Repeated dose toxicity: dermal - systemic effects

Endpoint conclusion
Endpoint conclusion:
no study available

Repeated dose toxicity: dermal - local effects

Endpoint conclusion
Endpoint conclusion:
no study available

Additional information

28-day repeated toxicity study by oral route / Read-across (Bentz 2013) :

The objective of this study was to evaluate the potential toxicity of the propoxylated neopentylglycol diacrylate following daily oral administration (gavage) to rats for 4 weeks (OECD 407).

Three groups of five male and five female Sprague-Dawley rats received the test item by daily oral administration for 28 days at dose-levels of 100, 300 or 1000 mg/kg/day. The test item was administered as a solution in the vehicle (corn oil) at a constant dosage-volume of 5 mL/kg/day. A control group of five males and five females received the vehicle alone under the same experimental conditions.

There were no unscheduled deaths during the study. The only test item-related clinical sign was ptyalism at 300 and 1000 mg/kg/day.There were no toxicologically relevant effects at the Functional Observation Battery and motor activity, onmean body weight, mean body weight change and mean food consumption and on urine and blood biochemical parameters. There were no adverse effects in hematology parameters (slightly higher red blood cell parameters in females treated at 1000 mg/kg/day).

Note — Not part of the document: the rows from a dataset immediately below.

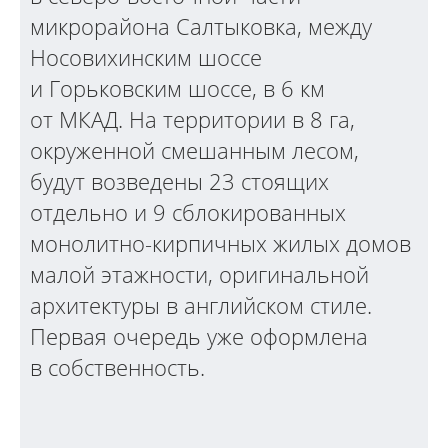
микрорайона Салтыковка, между
Носовихинским шоссе
и Горьковским шоссе, в 6 км
от МКАД. На территории в 8 га,
окруженной смешанным лесом,
будут возведены 23 стоящих
отдельно и 9 сблокированных
монолитно-кирпичных жилых домов
малой этажности, оригинальной
архитектуры в английском стиле.
Первая очередь уже оформлена
в собственность.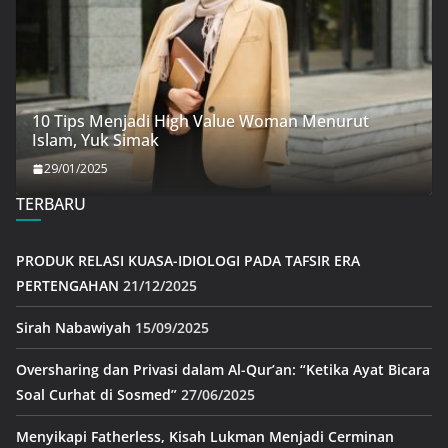
10 Tips Menjadi High Value Woman Menurut
Islam, Yuk Simak
29/01/2025
TERBARU
PRODUK RELASI KUASA-IDIOLOGI PADA TAFSIR ERA
PERTENGAHAN
21/12/2025
Sirah Nabawiyah
15/09/2025
Oversharing dan Privasi dalam Al-Qur’an: “Ketika Ayat Bicara
Soal Curhat di Sosmed”
27/06/2025
Menyikapi Fatherless, Kisah Lukman Menjadi Cerminan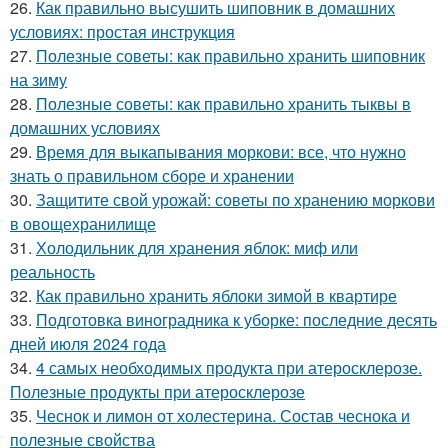
26.
Как правильно высушить шиповник в домашних
условиях: простая инструкция
27.
Полезные советы: как правильно хранить шиповник
на зиму
28.
Полезные советы: как правильно хранить тыквы в
домашних условиях
29.
Время для выкапывания моркови: все, что нужно
знать о правильном сборе и хранении
30.
Защитите свой урожай: советы по хранению моркови
в овощехранилище
31.
Холодильник для хранения яблок: миф или
реальность
32.
Как правильно хранить яблоки зимой в квартире
33.
Подготовка виноградника к уборке: последние десять
дней июля 2024 года
34.
4 самых необходимых продукта при атеросклерозе.
Полезные продукты при атеросклерозе
35.
Чеснок и лимон от холестерина. Состав чеснока и
полезные свойства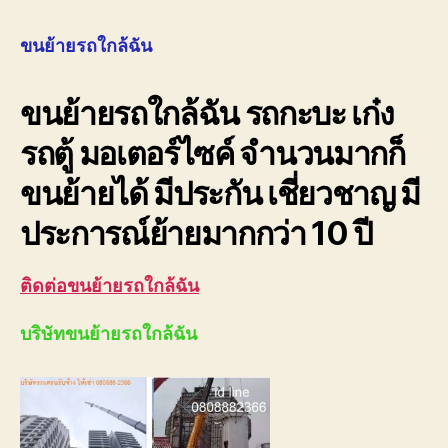
ย้าย
รถ
ขนย้ายรถใกล้ฉัน
ใกล้
ฉัน
ขนย้ายรถใกล้ฉัน รถกะบะ เก๋ง
080
ราคา
รถตู้ มอเตอร์ไซค์ จำนวนมากก็
ถูก
ขนย้ายได้ มีประกัน เชี่ยวชาญ มี
ประการณ์ย้ายมากกว่า 10 ปี
ติดต่อขนย้ายรถใกล้ฉัน
บริษัทขนย้ายรถใกล้ฉัน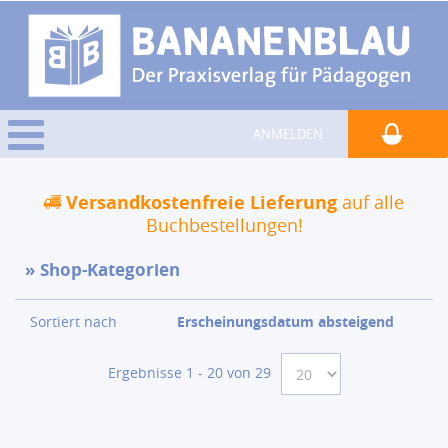
ANMELDEN
Versandkostenfreie Lieferung
auf alle
Buchbestellungen!
Shop-Kategorien
Sortiert nach
Erscheinungsdatum absteigend
Ergebnisse 1 - 20 von 29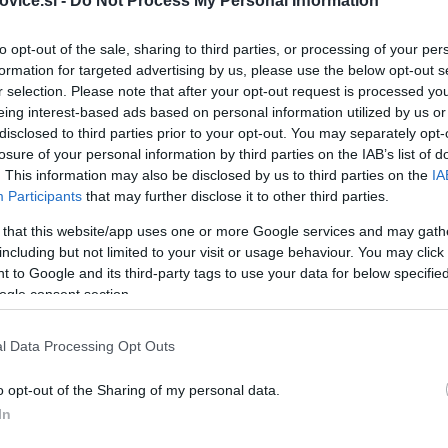
vice.si -
Do Not Process My Personal Information
to opt-out of the sale, sharing to third parties, or processing of your per
formation for targeted advertising by us, please use the below opt-out s
r selection. Please note that after your opt-out request is processed y
eing interest-based ads based on personal information utilized by us or
disclosed to third parties prior to your opt-out. You may separately opt-
losure of your personal information by third parties on the IAB’s list of
. This information may also be disclosed by us to third parties on the
IA
Participants
that may further disclose it to other third parties.
 that this website/app uses one or more Google services and may gath
including but not limited to your visit or usage behaviour. You may click 
 to Google and its third-party tags to use your data for below specifi
ogle consent section.
l Data Processing Opt Outs
elje je bilo v zadnjih 24 urah sprejetih 216 klicev, od
o opt-out of the Sharing of my personal data.
In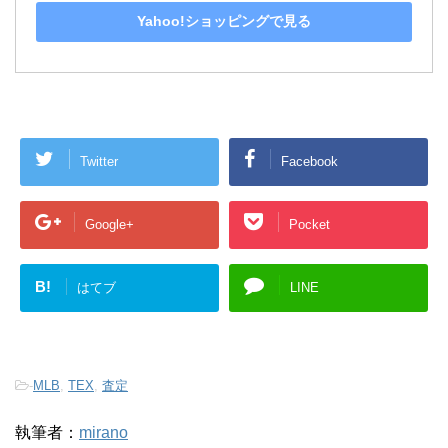
Yahoo!ショッピングで見る
Twitter
Facebook
Google+
Pocket
B!
はてブ
LINE
-
MLB
,
TEX
,
査定
執筆者：
mirano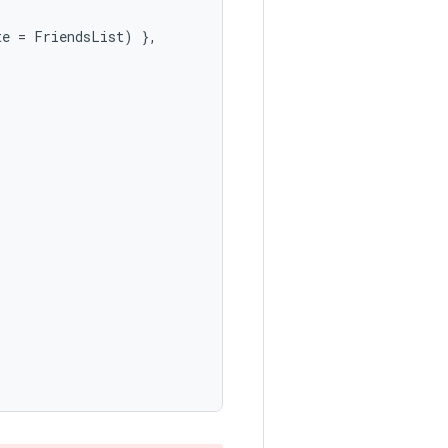
te
=
FriendsList
)
},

Mean liver weights were higher in males given 1000 mg/kg/day. At macroscopic examination, accentuated lobular pattern was noted in the liver from one female treated at 1000 mg/kg/day. Non adverse microscopic findings were seen in liver, i.e.minimal hepatocellular hypertrophy in four males treated at 1000 mg/kg/day and increased periportal vacuolation in females treated at 100, 300 or 1000 mg/kg/day (in three, four and four females, respectively).

To conclude, non adverse effects were observed in this study, the No Observed Adverse Effect Level (NOAEL) was considered to be at 1000 mg/kg/day in rats after oral exposure.

Justification for classification or non-classification

Based on the available data, no classification is required for the repeated toxicity according to the Regulation EC n°1272/2008.